Collected data entries

_ _ _ _ _ _ _

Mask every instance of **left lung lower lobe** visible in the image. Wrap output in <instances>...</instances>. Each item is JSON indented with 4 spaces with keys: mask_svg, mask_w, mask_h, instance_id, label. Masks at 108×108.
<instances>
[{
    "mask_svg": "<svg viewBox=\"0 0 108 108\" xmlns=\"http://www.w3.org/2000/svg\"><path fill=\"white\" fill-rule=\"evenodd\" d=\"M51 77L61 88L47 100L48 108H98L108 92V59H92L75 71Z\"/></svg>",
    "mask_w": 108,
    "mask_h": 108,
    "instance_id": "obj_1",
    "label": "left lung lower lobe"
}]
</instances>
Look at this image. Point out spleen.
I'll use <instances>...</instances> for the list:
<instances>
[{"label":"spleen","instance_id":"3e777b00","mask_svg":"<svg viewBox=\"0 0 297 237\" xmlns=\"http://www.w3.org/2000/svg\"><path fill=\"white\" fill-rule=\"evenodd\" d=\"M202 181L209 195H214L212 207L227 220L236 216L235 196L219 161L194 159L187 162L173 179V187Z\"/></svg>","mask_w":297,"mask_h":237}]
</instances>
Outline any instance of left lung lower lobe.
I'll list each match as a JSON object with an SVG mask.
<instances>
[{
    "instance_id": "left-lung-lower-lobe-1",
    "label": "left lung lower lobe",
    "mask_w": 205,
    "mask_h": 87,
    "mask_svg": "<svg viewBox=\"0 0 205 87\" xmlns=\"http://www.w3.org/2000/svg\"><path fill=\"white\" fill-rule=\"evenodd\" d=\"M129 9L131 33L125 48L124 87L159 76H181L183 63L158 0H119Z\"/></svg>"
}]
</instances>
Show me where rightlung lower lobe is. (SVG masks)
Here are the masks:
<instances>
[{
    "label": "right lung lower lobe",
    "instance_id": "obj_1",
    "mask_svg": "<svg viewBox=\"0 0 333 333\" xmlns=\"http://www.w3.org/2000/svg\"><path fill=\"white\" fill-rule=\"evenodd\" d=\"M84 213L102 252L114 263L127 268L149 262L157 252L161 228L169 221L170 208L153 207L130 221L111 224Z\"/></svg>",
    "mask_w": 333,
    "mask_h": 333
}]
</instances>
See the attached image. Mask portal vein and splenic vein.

_ _ _ _ _ _ _

__What is being asked__: Please give all the lines above again, exactly as they read.

__Result of the task__:
Mask every instance of **left lung lower lobe** visible in the image. Wrap output in <instances>...</instances>. Each item is JSON indented with 4 spaces with keys: mask_svg, mask_w, mask_h, instance_id, label. Masks at 108×108.
<instances>
[{
    "mask_svg": "<svg viewBox=\"0 0 108 108\" xmlns=\"http://www.w3.org/2000/svg\"><path fill=\"white\" fill-rule=\"evenodd\" d=\"M51 77L61 88L47 100L48 108H98L108 92V59H92L75 71Z\"/></svg>",
    "mask_w": 108,
    "mask_h": 108,
    "instance_id": "obj_1",
    "label": "left lung lower lobe"
}]
</instances>
Look at this image. Point out spleen.
I'll use <instances>...</instances> for the list:
<instances>
[{"label":"spleen","instance_id":"3e777b00","mask_svg":"<svg viewBox=\"0 0 297 237\" xmlns=\"http://www.w3.org/2000/svg\"><path fill=\"white\" fill-rule=\"evenodd\" d=\"M202 181L209 195H214L212 207L227 220L236 216L235 196L219 161L194 159L187 162L173 179V187Z\"/></svg>","mask_w":297,"mask_h":237}]
</instances>
Outline any instance of left lung lower lobe.
I'll list each match as a JSON object with an SVG mask.
<instances>
[{
    "instance_id": "left-lung-lower-lobe-1",
    "label": "left lung lower lobe",
    "mask_w": 205,
    "mask_h": 87,
    "mask_svg": "<svg viewBox=\"0 0 205 87\" xmlns=\"http://www.w3.org/2000/svg\"><path fill=\"white\" fill-rule=\"evenodd\" d=\"M129 9L131 33L125 48L124 87L159 76H181L183 63L158 0H119Z\"/></svg>"
}]
</instances>
Show me where rightlung lower lobe is. (SVG masks)
Here are the masks:
<instances>
[{
    "label": "right lung lower lobe",
    "instance_id": "obj_1",
    "mask_svg": "<svg viewBox=\"0 0 333 333\" xmlns=\"http://www.w3.org/2000/svg\"><path fill=\"white\" fill-rule=\"evenodd\" d=\"M84 213L102 252L114 263L127 268L149 262L157 252L161 228L169 221L170 208L153 207L130 221L111 224Z\"/></svg>",
    "mask_w": 333,
    "mask_h": 333
}]
</instances>
See the attached image. Mask portal vein and splenic vein.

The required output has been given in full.